Sliding Window Maximum

🧩 Problem Statement

You are given an array of integers nums, there is a sliding window of size k which is moving from the very left of the array to the very right. You can only see the k numbers in the window. Each time the sliding window moves right by one position.
Return the max sliding window.

🔹 Example 1:

Input:

nums = [1,3,-1,-3,5,3,6,7], k = 3

Output:

[3,3,5,5,6,7]

Explanation:

Window position Max

[1 3 -1] -3 5 3 6 7 3
1 [3 -1 -3] 5 3 6 7 3
1 3 [-1 -3 5] 3 6 7 5
1 3 -1 [-3 5 3] 6 7 5
1 3 -1 -3 [5 3 6] 7 6
1 3 -1 -3 5 [3 6 7] 7

🔹 Example 2:

Input:

nums = [1], k = 1

Output:

[1]

🔍 Approaches

1. Brute Force

Iterate all windows, find max in each.

Time: $O(N \cdot K)$.

2. Heap (Priority Queue)

Maintain a max-heap of the current window.

Add new element: $O(\log K)$.
Remove old element (lazy removal): Check top.
Time: $O(N \log N)$ (worst case lazy).

3. Monotonic Queue (Deque)

We want to keep "candidates" for the maximum.
If we encounter a new number x, any number currently in the window that is smaller than x will never be the maximum again (because x is larger AND stays longer).

Maintain a Decreasing Deque.
Add x: Pop elements from back that are $< x$. Push x.
Remove old: If the front of deque is the element sliding out index-wise, pop front.
Max: The front of the deque is always the max.

✨ Intuition

The deque effectively stores the "peaks" of the window in descending order. The front is the highest peak.
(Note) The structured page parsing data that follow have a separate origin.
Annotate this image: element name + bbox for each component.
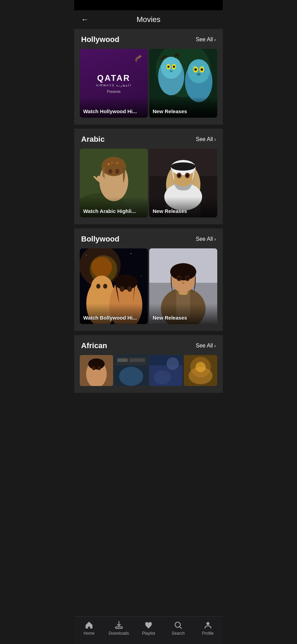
bollywood-card-highlights[interactable]: Watch Bollywood Hi... <box>80 248 148 324</box>
svg-rect-83 <box>130 358 145 362</box>
svg-point-84 <box>119 367 143 386</box>
bollywood-card-new-releases[interactable]: New Releases <box>149 248 217 324</box>
african-section-header: African See All › <box>74 335 223 355</box>
svg-point-7 <box>173 66 175 68</box>
hollywood-grid: QATAR AIRWAYS القطرية Presents Watch Hol… <box>74 49 223 118</box>
arabic-card-highlights[interactable]: Watch Arabic Highli... <box>80 149 148 217</box>
back-button[interactable]: ← <box>81 15 89 24</box>
hollywood-see-all[interactable]: See All › <box>196 36 216 43</box>
bollywood-highlights-label: Watch Bollywood Hi... <box>83 315 137 321</box>
african-card-3[interactable] <box>149 355 183 386</box>
hollywood-section-header: Hollywood See All › <box>74 29 223 49</box>
hollywood-card-qatar[interactable]: QATAR AIRWAYS القطرية Presents Watch Hol… <box>80 49 148 118</box>
svg-point-67 <box>170 263 196 280</box>
svg-point-51 <box>91 276 113 300</box>
svg-point-6 <box>167 66 169 68</box>
qatar-airways-text: AIRWAYS القطرية <box>96 84 132 87</box>
svg-point-56 <box>114 275 138 290</box>
african-section: African See All › <box>74 335 223 393</box>
svg-point-23 <box>108 163 110 165</box>
bollywood-title: Bollywood <box>81 235 119 244</box>
svg-point-14 <box>201 68 203 71</box>
svg-point-88 <box>154 371 171 384</box>
svg-rect-28 <box>80 197 148 217</box>
arabic-card-new-releases[interactable]: New Releases <box>149 149 217 217</box>
african-card-2[interactable] <box>114 355 148 386</box>
arabic-highlights-label: Watch Arabic Highli... <box>83 208 136 214</box>
hollywood-title: Hollywood <box>81 35 119 44</box>
svg-point-77 <box>88 358 105 369</box>
svg-point-79 <box>98 366 101 370</box>
hollywood-card-new-releases[interactable]: New Releases <box>149 49 217 118</box>
bollywood-scene-2 <box>149 248 217 324</box>
svg-point-39 <box>178 174 180 177</box>
svg-point-87 <box>167 357 179 370</box>
svg-point-25 <box>116 162 118 164</box>
svg-point-27 <box>115 169 119 174</box>
bollywood-see-all[interactable]: See All › <box>196 236 216 242</box>
svg-point-48 <box>141 276 142 276</box>
bollywood-section: Bollywood See All › <box>74 228 223 331</box>
african-grid <box>74 355 223 386</box>
svg-point-22 <box>101 157 126 176</box>
svg-point-45 <box>91 257 112 278</box>
avatar-card-label: New Releases <box>153 108 187 114</box>
svg-point-72 <box>182 282 185 284</box>
svg-point-52 <box>96 284 100 289</box>
qatar-logo-text: QATAR <box>96 73 132 83</box>
bollywood-grid: Watch Bollywood Hi... <box>74 248 223 324</box>
bollywood-section-header: Bollywood See All › <box>74 228 223 248</box>
svg-point-92 <box>196 362 206 372</box>
svg-point-70 <box>178 277 180 280</box>
svg-point-46 <box>86 255 87 256</box>
status-bar <box>74 0 223 10</box>
svg-rect-59 <box>80 303 148 324</box>
svg-rect-41 <box>149 197 217 217</box>
svg-point-3 <box>161 57 182 79</box>
svg-point-15 <box>197 73 201 76</box>
svg-point-78 <box>92 366 96 370</box>
arabic-scene-1 <box>80 149 148 217</box>
svg-point-53 <box>103 284 107 289</box>
arabic-section: Arabic See All › <box>74 129 223 224</box>
african-title: African <box>81 341 107 350</box>
arabic-grid: Watch Arabic Highli... <box>74 149 223 217</box>
arabic-see-all[interactable]: See All › <box>196 136 216 142</box>
african-card-1[interactable] <box>80 355 113 386</box>
svg-rect-73 <box>149 303 217 324</box>
bollywood-new-releases-label: New Releases <box>153 315 187 321</box>
arabic-scene-2 <box>149 149 217 217</box>
svg-point-58 <box>127 286 132 292</box>
svg-point-13 <box>195 68 197 71</box>
svg-point-8 <box>169 70 173 72</box>
see-all-arrow-icon: › <box>214 37 216 42</box>
arabic-see-all-arrow: › <box>214 137 216 142</box>
svg-rect-82 <box>118 358 128 362</box>
african-see-all[interactable]: See All › <box>196 343 216 349</box>
arabic-new-releases-label: New Releases <box>153 208 187 214</box>
svg-point-10 <box>188 59 210 83</box>
arabic-title: Arabic <box>81 135 104 144</box>
svg-point-24 <box>111 162 113 163</box>
header: ← Movies <box>74 10 223 29</box>
hollywood-section: Hollywood See All › QATAR AIRWAYS القطري… <box>74 29 223 125</box>
qatar-presents-text: Presents <box>96 90 132 94</box>
svg-point-49 <box>89 282 90 283</box>
svg-point-40 <box>186 174 189 177</box>
qatar-bg: QATAR AIRWAYS القطرية Presents Watch Hol… <box>80 49 148 118</box>
qatar-bird-icon <box>130 53 144 68</box>
african-see-all-arrow: › <box>214 343 216 348</box>
svg-point-26 <box>108 169 112 174</box>
qatar-card-label: Watch Hollywood Hi... <box>83 108 137 114</box>
bollywood-scene-1 <box>80 248 148 324</box>
arabic-section-header: Arabic See All › <box>74 129 223 149</box>
page-title: Movies <box>136 15 161 24</box>
african-card-4[interactable] <box>184 355 217 386</box>
svg-point-47 <box>131 253 132 254</box>
bollywood-see-all-arrow: › <box>214 236 216 242</box>
svg-point-57 <box>120 286 124 292</box>
svg-point-71 <box>186 277 189 280</box>
avatar-bg: New Releases <box>149 49 217 118</box>
svg-point-36 <box>171 162 196 171</box>
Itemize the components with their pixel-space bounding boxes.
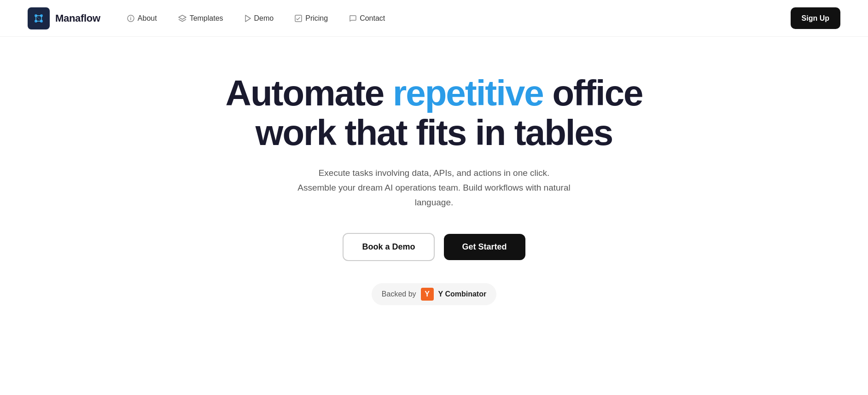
book-demo-button[interactable]: Book a Demo	[343, 233, 434, 261]
hero-title-highlight: repetitive	[393, 73, 543, 113]
hero-subtitle-line2: Assemble your dream AI operations team. …	[297, 183, 570, 207]
hero-subtitle: Execute tasks involving data, APIs, and …	[278, 166, 591, 210]
svg-text:i: i	[130, 16, 131, 21]
pricing-icon	[295, 15, 302, 22]
logo-icon	[28, 7, 50, 29]
yc-name: Y Combinator	[438, 290, 487, 298]
hero-subtitle-line1: Execute tasks involving data, APIs, and …	[319, 168, 550, 178]
hero-section: Automate repetitive office work that fit…	[0, 37, 868, 333]
nav-demo[interactable]: Demo	[236, 11, 282, 26]
hero-title-part2: office	[543, 73, 643, 113]
hero-buttons: Book a Demo Get Started	[343, 233, 525, 261]
logo-link[interactable]: Manaflow	[28, 7, 100, 29]
backed-label: Backed by	[382, 290, 416, 298]
navbar: Manaflow i About Templates	[0, 0, 868, 37]
signup-button[interactable]: Sign Up	[791, 7, 840, 29]
layers-icon	[178, 15, 186, 22]
hero-title-part1: Automate	[226, 73, 393, 113]
nav-contact-label: Contact	[360, 14, 385, 23]
nav-links: i About Templates Demo	[119, 11, 791, 26]
yc-logo: Y	[421, 288, 434, 301]
nav-templates[interactable]: Templates	[170, 11, 232, 26]
nav-templates-label: Templates	[190, 14, 223, 23]
nav-about[interactable]: i About	[119, 11, 165, 26]
play-icon	[245, 15, 251, 22]
nav-pricing[interactable]: Pricing	[286, 11, 336, 26]
backed-badge: Backed by Y Y Combinator	[372, 283, 496, 305]
info-icon: i	[127, 15, 134, 22]
nav-contact[interactable]: Contact	[341, 11, 393, 26]
nav-demo-label: Demo	[254, 14, 274, 23]
hero-title: Automate repetitive office work that fit…	[226, 74, 643, 153]
nav-about-label: About	[138, 14, 157, 23]
hero-title-line2: work that fits in tables	[256, 112, 612, 153]
nav-pricing-label: Pricing	[305, 14, 328, 23]
get-started-button[interactable]: Get Started	[444, 234, 525, 260]
chat-icon	[349, 15, 356, 22]
brand-name: Manaflow	[55, 12, 100, 24]
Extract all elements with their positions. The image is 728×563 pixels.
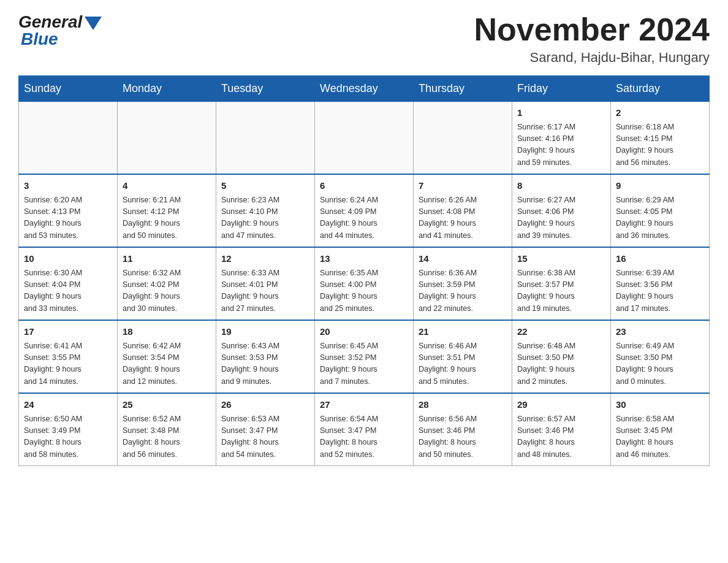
day-info: Sunrise: 6:54 AM Sunset: 3:47 PM Dayligh…	[320, 413, 408, 461]
location-title: Sarand, Hajdu-Bihar, Hungary	[474, 50, 710, 66]
calendar-cell: 24Sunrise: 6:50 AM Sunset: 3:49 PM Dayli…	[19, 393, 118, 466]
calendar-cell	[315, 102, 414, 175]
calendar-cell: 12Sunrise: 6:33 AM Sunset: 4:01 PM Dayli…	[216, 247, 315, 320]
calendar-cell: 27Sunrise: 6:54 AM Sunset: 3:47 PM Dayli…	[315, 393, 414, 466]
logo-blue-text: Blue	[21, 29, 58, 49]
day-info: Sunrise: 6:57 AM Sunset: 3:46 PM Dayligh…	[517, 413, 605, 461]
day-number: 22	[517, 325, 605, 339]
day-info: Sunrise: 6:58 AM Sunset: 3:45 PM Dayligh…	[616, 413, 704, 461]
calendar-cell	[19, 102, 118, 175]
calendar-cell: 19Sunrise: 6:43 AM Sunset: 3:53 PM Dayli…	[216, 320, 315, 393]
logo-triangle-icon	[85, 17, 102, 30]
day-number: 8	[517, 179, 605, 193]
calendar-cell: 18Sunrise: 6:42 AM Sunset: 3:54 PM Dayli…	[118, 320, 216, 393]
day-number: 27	[320, 398, 408, 412]
day-info: Sunrise: 6:27 AM Sunset: 4:06 PM Dayligh…	[517, 194, 605, 242]
calendar-cell: 30Sunrise: 6:58 AM Sunset: 3:45 PM Dayli…	[611, 393, 710, 466]
day-number: 12	[221, 252, 309, 266]
calendar-cell: 28Sunrise: 6:56 AM Sunset: 3:46 PM Dayli…	[414, 393, 512, 466]
calendar-cell: 26Sunrise: 6:53 AM Sunset: 3:47 PM Dayli…	[216, 393, 315, 466]
day-info: Sunrise: 6:56 AM Sunset: 3:46 PM Dayligh…	[419, 413, 507, 461]
weekday-header-saturday: Saturday	[611, 76, 710, 102]
day-number: 6	[320, 179, 408, 193]
day-info: Sunrise: 6:50 AM Sunset: 3:49 PM Dayligh…	[24, 413, 112, 461]
day-number: 20	[320, 325, 408, 339]
calendar-cell	[414, 102, 512, 175]
calendar-cell: 4Sunrise: 6:21 AM Sunset: 4:12 PM Daylig…	[118, 174, 216, 247]
day-number: 15	[517, 252, 605, 266]
calendar-cell	[118, 102, 216, 175]
day-number: 5	[221, 179, 309, 193]
day-info: Sunrise: 6:41 AM Sunset: 3:55 PM Dayligh…	[24, 340, 112, 388]
day-number: 9	[616, 179, 704, 193]
day-number: 26	[221, 398, 309, 412]
day-number: 11	[123, 252, 211, 266]
calendar-cell: 7Sunrise: 6:26 AM Sunset: 4:08 PM Daylig…	[414, 174, 512, 247]
calendar-table: SundayMondayTuesdayWednesdayThursdayFrid…	[18, 75, 710, 466]
weekday-header-sunday: Sunday	[19, 76, 118, 102]
day-info: Sunrise: 6:38 AM Sunset: 3:57 PM Dayligh…	[517, 267, 605, 315]
weekday-header-friday: Friday	[512, 76, 611, 102]
calendar-cell: 25Sunrise: 6:52 AM Sunset: 3:48 PM Dayli…	[118, 393, 216, 466]
calendar-week-row: 10Sunrise: 6:30 AM Sunset: 4:04 PM Dayli…	[19, 247, 710, 320]
header: General Blue November 2024 Sarand, Hajdu…	[18, 12, 710, 66]
day-info: Sunrise: 6:36 AM Sunset: 3:59 PM Dayligh…	[419, 267, 507, 315]
calendar-cell: 17Sunrise: 6:41 AM Sunset: 3:55 PM Dayli…	[19, 320, 118, 393]
calendar-week-row: 24Sunrise: 6:50 AM Sunset: 3:49 PM Dayli…	[19, 393, 710, 466]
day-info: Sunrise: 6:20 AM Sunset: 4:13 PM Dayligh…	[24, 194, 112, 242]
month-title: November 2024	[474, 12, 710, 47]
day-info: Sunrise: 6:17 AM Sunset: 4:16 PM Dayligh…	[517, 121, 605, 169]
day-number: 29	[517, 398, 605, 412]
calendar-cell: 9Sunrise: 6:29 AM Sunset: 4:05 PM Daylig…	[611, 174, 710, 247]
day-info: Sunrise: 6:24 AM Sunset: 4:09 PM Dayligh…	[320, 194, 408, 242]
day-number: 28	[419, 398, 507, 412]
calendar-cell: 14Sunrise: 6:36 AM Sunset: 3:59 PM Dayli…	[414, 247, 512, 320]
calendar-cell: 10Sunrise: 6:30 AM Sunset: 4:04 PM Dayli…	[19, 247, 118, 320]
day-info: Sunrise: 6:32 AM Sunset: 4:02 PM Dayligh…	[123, 267, 211, 315]
day-info: Sunrise: 6:35 AM Sunset: 4:00 PM Dayligh…	[320, 267, 408, 315]
calendar-cell: 21Sunrise: 6:46 AM Sunset: 3:51 PM Dayli…	[414, 320, 512, 393]
calendar-week-row: 3Sunrise: 6:20 AM Sunset: 4:13 PM Daylig…	[19, 174, 710, 247]
day-number: 23	[616, 325, 704, 339]
day-number: 16	[616, 252, 704, 266]
day-info: Sunrise: 6:26 AM Sunset: 4:08 PM Dayligh…	[419, 194, 507, 242]
calendar-cell: 8Sunrise: 6:27 AM Sunset: 4:06 PM Daylig…	[512, 174, 611, 247]
day-info: Sunrise: 6:39 AM Sunset: 3:56 PM Dayligh…	[616, 267, 704, 315]
day-info: Sunrise: 6:45 AM Sunset: 3:52 PM Dayligh…	[320, 340, 408, 388]
calendar-cell: 3Sunrise: 6:20 AM Sunset: 4:13 PM Daylig…	[19, 174, 118, 247]
day-info: Sunrise: 6:48 AM Sunset: 3:50 PM Dayligh…	[517, 340, 605, 388]
day-number: 24	[24, 398, 112, 412]
day-number: 7	[419, 179, 507, 193]
weekday-header-tuesday: Tuesday	[216, 76, 315, 102]
calendar-cell: 29Sunrise: 6:57 AM Sunset: 3:46 PM Dayli…	[512, 393, 611, 466]
day-info: Sunrise: 6:30 AM Sunset: 4:04 PM Dayligh…	[24, 267, 112, 315]
calendar-cell: 20Sunrise: 6:45 AM Sunset: 3:52 PM Dayli…	[315, 320, 414, 393]
title-block: November 2024 Sarand, Hajdu-Bihar, Hunga…	[474, 12, 710, 66]
calendar-cell: 1Sunrise: 6:17 AM Sunset: 4:16 PM Daylig…	[512, 102, 611, 175]
calendar-cell	[216, 102, 315, 175]
day-info: Sunrise: 6:29 AM Sunset: 4:05 PM Dayligh…	[616, 194, 704, 242]
calendar-cell: 13Sunrise: 6:35 AM Sunset: 4:00 PM Dayli…	[315, 247, 414, 320]
day-info: Sunrise: 6:46 AM Sunset: 3:51 PM Dayligh…	[419, 340, 507, 388]
day-number: 25	[123, 398, 211, 412]
day-number: 21	[419, 325, 507, 339]
day-info: Sunrise: 6:49 AM Sunset: 3:50 PM Dayligh…	[616, 340, 704, 388]
weekday-header-monday: Monday	[118, 76, 216, 102]
calendar-cell: 16Sunrise: 6:39 AM Sunset: 3:56 PM Dayli…	[611, 247, 710, 320]
day-number: 19	[221, 325, 309, 339]
day-number: 30	[616, 398, 704, 412]
day-info: Sunrise: 6:18 AM Sunset: 4:15 PM Dayligh…	[616, 121, 704, 169]
calendar-cell: 11Sunrise: 6:32 AM Sunset: 4:02 PM Dayli…	[118, 247, 216, 320]
day-info: Sunrise: 6:21 AM Sunset: 4:12 PM Dayligh…	[123, 194, 211, 242]
calendar-cell: 22Sunrise: 6:48 AM Sunset: 3:50 PM Dayli…	[512, 320, 611, 393]
calendar-cell: 15Sunrise: 6:38 AM Sunset: 3:57 PM Dayli…	[512, 247, 611, 320]
calendar-week-row: 17Sunrise: 6:41 AM Sunset: 3:55 PM Dayli…	[19, 320, 710, 393]
logo: General Blue	[18, 12, 102, 49]
day-number: 10	[24, 252, 112, 266]
calendar-cell: 6Sunrise: 6:24 AM Sunset: 4:09 PM Daylig…	[315, 174, 414, 247]
calendar-week-row: 1Sunrise: 6:17 AM Sunset: 4:16 PM Daylig…	[19, 102, 710, 175]
day-number: 4	[123, 179, 211, 193]
day-info: Sunrise: 6:52 AM Sunset: 3:48 PM Dayligh…	[123, 413, 211, 461]
day-info: Sunrise: 6:42 AM Sunset: 3:54 PM Dayligh…	[123, 340, 211, 388]
day-info: Sunrise: 6:33 AM Sunset: 4:01 PM Dayligh…	[221, 267, 309, 315]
The elements behind it are "backup" peaks for when the front slides out.

🔥 Algorithm Steps

Create a deque dq (stores indices).
Iterate i from 0 to n-1.

Remove indices out of range [i-k+1, i]: if dq.front() == i - k, pop front.
Remove indices whose values are smaller than nums[i]: while dq.back() < nums[i], pop back.
Push i to back.
If i >= k - 1, add nums[dq.front()] to result.

Return result.

⏳ Time & Space Complexity

Time Complexity: $O(N)$. Each element is pushed and popped at most once.
Space Complexity: $O(K)$.

🚀 Code Implementations

C++

#include <vector>
#include <deque>
using namespace std;
class Solution {
public:
vector<int> maxSlidingWindow(vector<int>& nums, int k) {
deque<int> dq;
vector<int> res;
for (int i = 0; i < nums.size(); ++i) {
// Remove indices out of window
if (!dq.empty() && dq.front() == i - k) {
dq.pop_front();
}
// Remove smaller numbers in k-range as they are useless
while (!dq.empty() && nums[dq.back()] < nums[i]) {
dq.pop_back();
}
dq.push_back(i);
if (i >= k - 1) {
res.push_back(nums[dq.front()]);
}
}
return res;
}
};

Python

from collections import deque
from typing import List
class Solution:
def maxSlidingWindow(self, nums: List[int], k: int) -> List[int]:
dq = deque()
res = []
for i, num in enumerate(nums):
# Remove out of bounds
if dq and dq[0] == i - k:
dq.popleft()
# Remove smaller elements
while dq and nums[dq[-1]] < num:
dq.pop()
dq.append(i)
if i >= k - 1:
res.append(nums[dq[0]])
return res

Java

import java.util.ArrayDeque;
import java.util.Deque;
class Solution {
public int[] maxSlidingWindow(int[] nums, int k) {
if (nums == null || k <= 0) {
return new int[0];
}
int[] res = new int[nums.length - k + 1];
int ri = 0;
// Deque stores indices
Deque<Integer> dq = new ArrayDeque<>();
for (int i = 0; i < nums.length; i++) {
// Remove out of range
if (!dq.isEmpty() && dq.peekFirst() == i - k) {
dq.pollFirst();
}
// Remove smaller numbers
while (!dq.isEmpty() && nums[dq.peekLast()] < nums[i]) {
dq.pollLast();
}
dq.offerLast(i);
if (i >= k - 1) {
res[ri++] = nums[dq.peekFirst()];
}
}
return res;
}
}

🌍 Real-World Analogy

Hiring a Champion:

A company wants to showcase its "Employee of the Month" for the last k months.

When a new "Superstar" (high value) joins, all current employees who are less performant than the Superstar are no longer contenders for "Best in Window" because the Superstar is both better and will stay longer.
The Superstar effectively "overshadows" them.

🎯 Summary

✅ Monotonic Queue: Maintains elements in sorted order (descending).
✅ Optimal: $O(N)$ vs $O(N \log N)$ (Heap) vs $O(NK)$ (Brute).